Corporate bonds encompass investment grade bonds with a rating between AAA to BBB. Compared to government bonds, corporate bonds carry additional risk and hence, additional return to compensate the investor for taking on that risk. These kinds of bonds are issued by large corporations and maintain a level of safety but still provide higher returns than government bonds.
Shorter term bonds like Treasury notes are government bonds with lower yields because of their lower interest rate risk and higher liquidity. Longer duration bonds like Treasury bills are exposed to more interest rates move and hence more interest rate risk. However, interest rates on government bonds are expected to decrease as the economy weakens so there may be too little income to be gained here.
Municipal bonds are issued by branches of the government - a city, state or government agency. These bonds are usually tax-free and investors buy them for their tax benefits. However, the market is dominated by small investors which makes the municipal bonds market not as efficient as other bond markets.
Fixed income ETFs or Mutual Funds
By investing in bond ETFs and mutual funds, the investor does not have to choose a single government or corporate bond. By purchasing ETFs and mutual funds, investors skip paying premiums and even get a discount for buying a large number of bonds. The Vanguard Long-Term Bond ETF provides investors with broad exposure, potentially higher returns and lesser risk.

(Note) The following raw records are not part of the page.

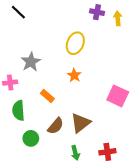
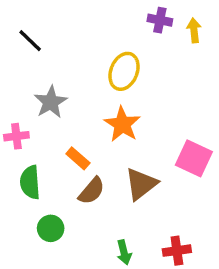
black line: (18, 12) -> (30, 41), moved
orange star: (74, 75) -> (122, 124), size x1.5
brown triangle: (80, 123) -> (141, 184), moved
brown semicircle: (56, 126) -> (92, 191), moved

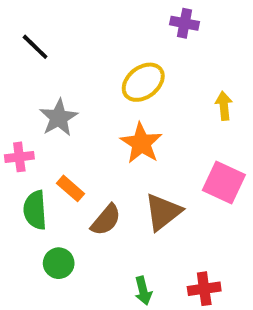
yellow arrow: (194, 30) -> (224, 106), moved
yellow ellipse: (124, 71) -> (143, 82), turned 30
orange rectangle: (78, 158) -> (70, 188), moved

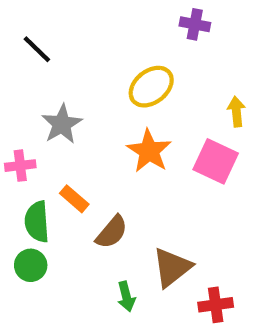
pink square: (224, 183) -> (216, 161), moved
brown triangle: (163, 212) -> (172, 267), moved
green circle: (59, 263) -> (31, 265), moved
green arrow: (143, 291) -> (126, 296), moved

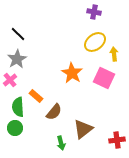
black line: (37, 49) -> (18, 34), moved
yellow ellipse: (151, 87) -> (95, 42), moved
gray star: (62, 124) -> (17, 59), moved
pink cross: (20, 166) -> (10, 80), turned -32
red cross: (216, 305) -> (117, 140), moved

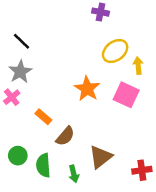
purple cross: (94, 12) -> (101, 12), moved
green semicircle: (18, 107) -> (43, 165), moved

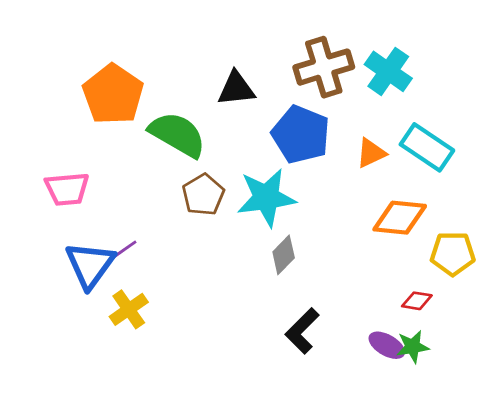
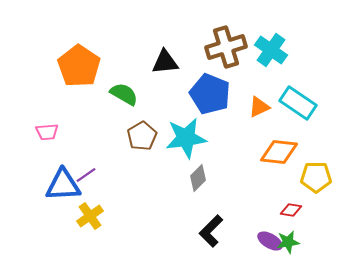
green semicircle: (177, 134) -> (124, 94), size x0.7
pink trapezoid: (67, 189) -> (47, 132), size x0.7
blue triangle: (90, 265) -> (63, 185), turned 51

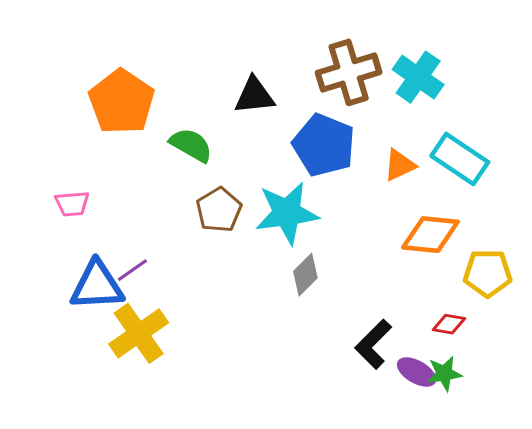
yellow cross: (90, 216) -> (139, 333), size x1.4
black L-shape: (211, 231) -> (373, 344), moved

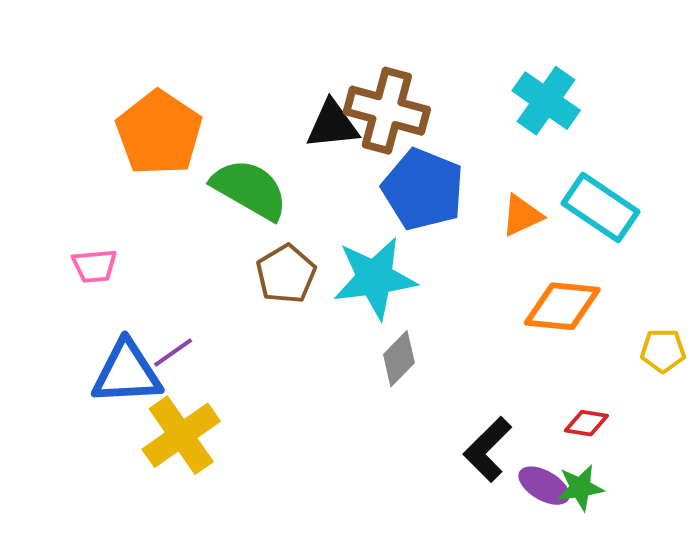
brown cross: (349, 72) -> (387, 111), moved, turned 32
green semicircle: (191, 145) -> (250, 189), size x1.4
yellow pentagon: (488, 273) -> (663, 351), moved, size x0.7

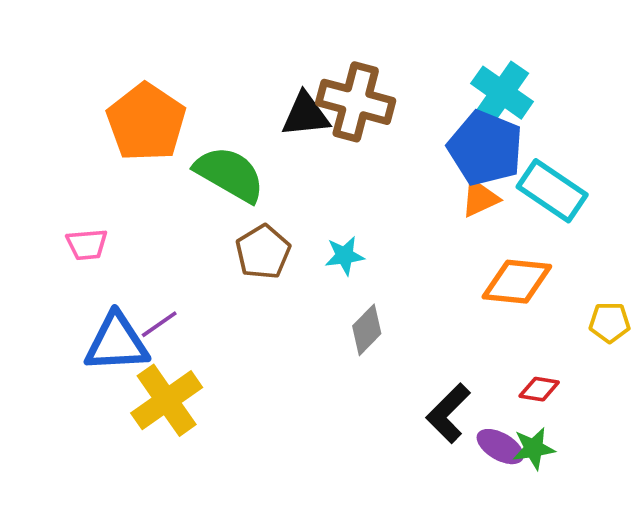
blue pentagon: (423, 189) -> (485, 148), moved
cyan star: (375, 278) -> (345, 256), size x0.5

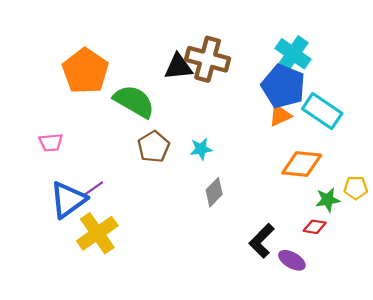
blue triangle: (117, 343) -> (68, 200), turned -33
green star: (534, 448) -> (328, 200), moved

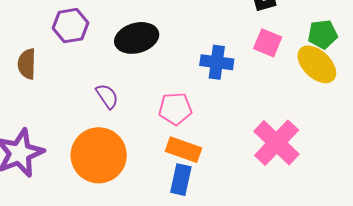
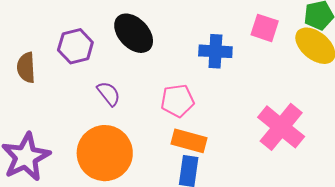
purple hexagon: (71, 26) -> (75, 46), moved
black ellipse: (137, 38) -> (134, 33), turned 66

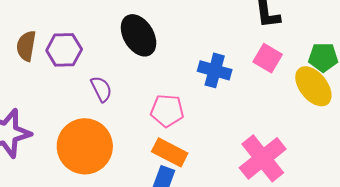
purple hexagon: (75, 46) -> (64, 50), moved

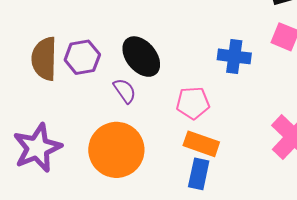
black ellipse: (139, 35) -> (141, 57), moved
brown semicircle: (26, 46) -> (44, 59), size x1.4

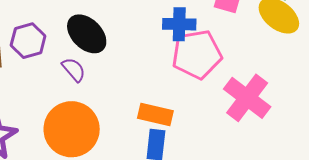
pink pentagon: (193, 103) -> (197, 54), moved, size x1.5

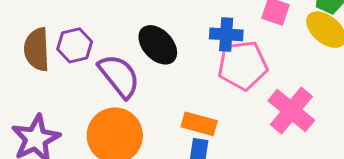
black ellipse: (87, 34) -> (158, 45), moved
purple semicircle: (74, 70) -> (119, 76), size x1.8

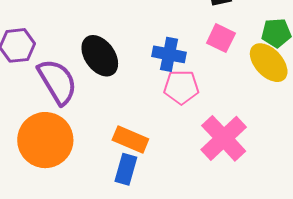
pink pentagon: (243, 65) -> (181, 87), size x0.7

A high-yield bond is described by its higher yield and higher risk than a normal fixed-income bond. It’s also known as a junk bond because its credit rating classifies it as non-investment grade. Investors purchase this asset to gain a competitive expected rate of return, similar to investing in the equity market but with lesser volatility. However, these bonds come with a high default risk as they are issued by companies with high debt ratios. Sometimes these bonds may just be from companies which lost good credit ratings due to previous defaults.
Preferred Stock (kinda)
Preferred stock contains characteristics that would classify it as both an equity and fixed income security. On top of that, preferred stocks are impacted by changes in interest rates. For example, when interest rates fall, the value of preferred stock increases and continues to provide dividend payments, almost in a coupon payment form. Preferred stock is also issued by larger-scale companies like insurance companies and banks - so they carry more guarantee of performance than buying common stock in a small capitalization asset.